Loop Daily: 2026-06-06
Autoresearch stopped being Karpathy's demo this week and became a thing people point at everything. The headline cases are almost hard to believe lined up together: a fleet of agents authoring three survey papers that score 8.5 out of 10 on peer review with zero human paragraphs, an open-source agent that rewrites its own weights for a 502 percent jump on a biology task, and a hobbyist with no quantum background beating domain experts on a cryptography benchmark purely through better harness design. The loop is also leaking out of the lab, into cold outbound sales, into hunting DMT vectors inside a model, into a generated video game, into a live ecommerce store.
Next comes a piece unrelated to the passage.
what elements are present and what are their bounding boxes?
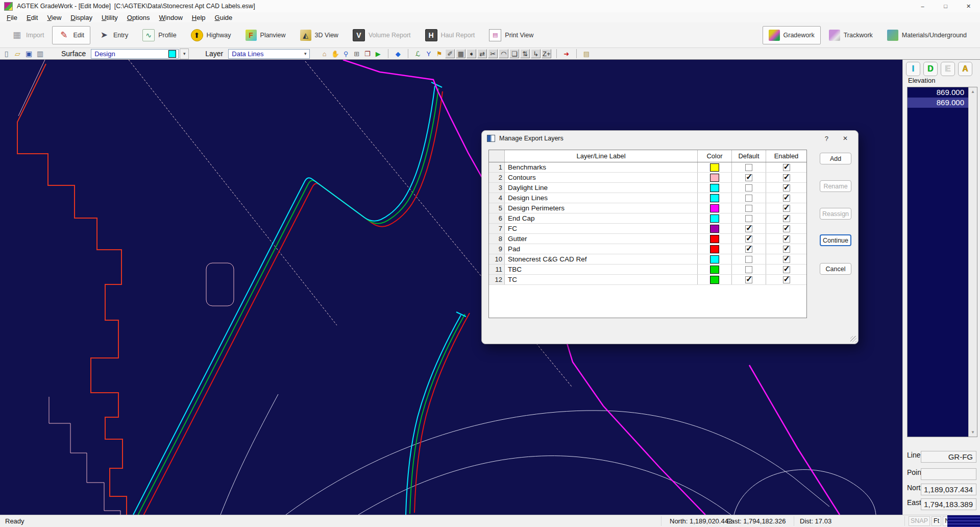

The one refrain underneath all of it is that the loop closes everything except research taste, and that is exactly where the frontier now sits.
#1
@victor207755822
https://x.com/victor207755822/status/2062585403136508400
The Deli AutoResearch project shipped three complete survey papers this week, one brand-new and two updated, with not a single human-written paragraph. The numbers are the story: 941 references across 190 pages, an average peer-review score of 8.5 out of 10, up from 6.0 after fourteen rounds of AI-driven revision, all in about thirty-eight hours of runtime. This is autoresearch pointed straight at scientific writing, and the bottleneck the author names is telling, it is no longer writing quality, it is research taste. The next target is hypothesis generation and novelty detection for fully original work.
https://x.com/victor207755822/status/2062585403136508400
The Deli AutoResearch project shipped three complete survey papers this week, one brand-new and two updated, with not a single human-written paragraph. The numbers are the story: 941 references across 190 pages, an average peer-review score of 8.5 out of 10, up from 6.0 after fourteen rounds of AI-driven revision, all in about thirty-eight hours of runtime. This is autoresearch pointed straight at scientific writing, and the bottleneck the author names is telling, it is no longer writing quality, it is research taste. The next target is hypothesis generation and novelty detection for fully original work.
#2
@AGIHouseSF
https://x.com/AGIHouseSF/status/2062597443745919352
SIA, an open-source agent out of recent research, does something that still sounds like science fiction: it rewrites both its own harness and the underlying model weights. The reported results are not modest, a 56.6 percent gain on LawBench, a 502 percent improvement on single-cell RNA denoising, and a 91.9 percent runtime reduction on GPU kernels. This is the recursive-self-improvement loop with the safety rails off, an agent editing the two things we usually treat as fixed. The crowd is excited enough to throw an emergency hackathon for it.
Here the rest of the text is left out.